Instructions for the task — Word for word, copy the entire listing below, but do not carry over any pictures.

Content starts

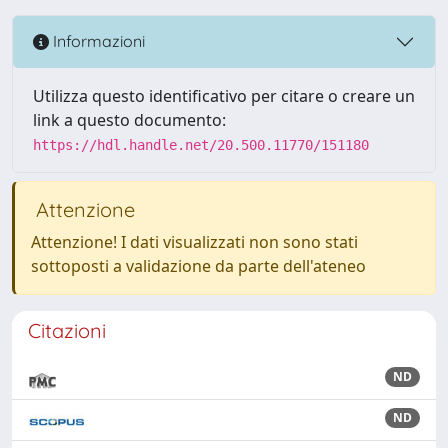
Informazioni
Utilizza questo identificativo per citare o creare un
link a questo documento:
https://hdl.handle.net/20.500.11770/151180
Attenzione
Attenzione! I dati visualizzati non sono stati
sottoposti a validazione da parte dell'ateneo
Citazioni
ND
ND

Content ends

Your response —
Informazioni
Utilizza questo identificativo per citare o creare un
link a questo documento:
https://hdl.handle.net/20.500.11770/151180
Attenzione
Attenzione! I dati visualizzati non sono stati
sottoposti a validazione da parte dell'ateneo
Citazioni
ND
ND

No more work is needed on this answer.